**Provided records**
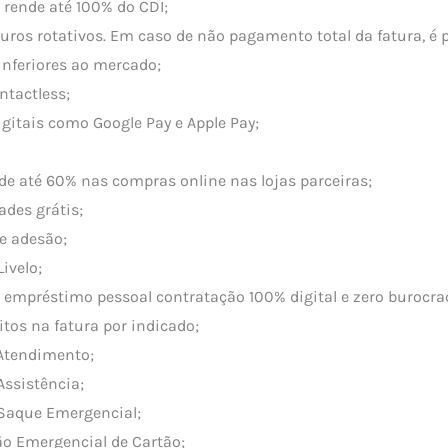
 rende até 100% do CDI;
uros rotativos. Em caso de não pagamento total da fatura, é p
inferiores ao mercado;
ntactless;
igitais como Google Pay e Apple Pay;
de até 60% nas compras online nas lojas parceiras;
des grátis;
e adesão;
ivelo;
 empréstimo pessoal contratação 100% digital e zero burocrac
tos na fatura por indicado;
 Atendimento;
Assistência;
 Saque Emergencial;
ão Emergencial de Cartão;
* * *
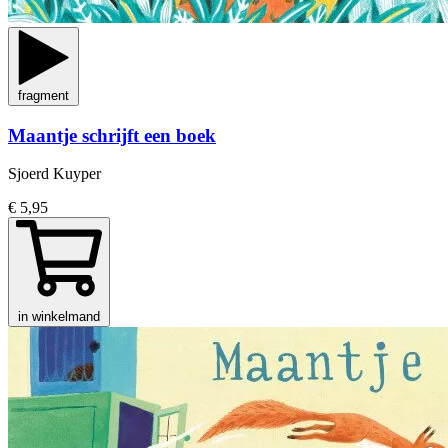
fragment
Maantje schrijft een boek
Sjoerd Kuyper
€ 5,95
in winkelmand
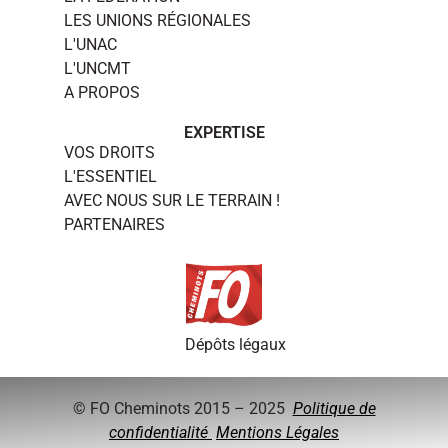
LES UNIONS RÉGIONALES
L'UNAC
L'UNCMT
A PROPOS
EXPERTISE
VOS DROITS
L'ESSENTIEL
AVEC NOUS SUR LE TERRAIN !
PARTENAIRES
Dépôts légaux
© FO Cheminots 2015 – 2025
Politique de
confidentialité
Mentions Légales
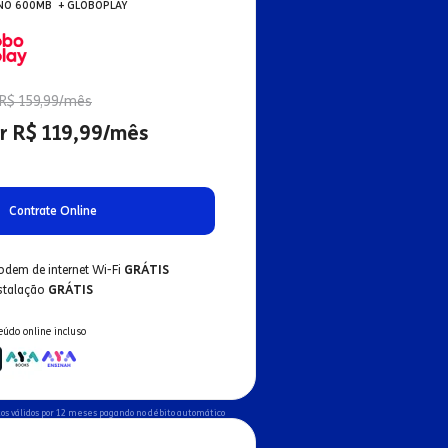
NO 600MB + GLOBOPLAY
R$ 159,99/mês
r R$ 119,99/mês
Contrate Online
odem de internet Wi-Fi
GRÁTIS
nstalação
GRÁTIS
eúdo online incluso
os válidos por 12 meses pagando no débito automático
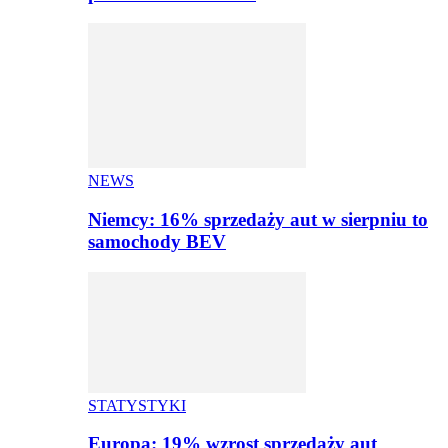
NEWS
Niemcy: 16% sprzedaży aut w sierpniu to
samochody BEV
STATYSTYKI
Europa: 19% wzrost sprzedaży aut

**Task requirements**
Set out every line from the material that contains the string "sprzedaży".

**Response box**
Niemcy: 16% sprzedaży aut w sierpniu to
Europa: 19% wzrost sprzedaży aut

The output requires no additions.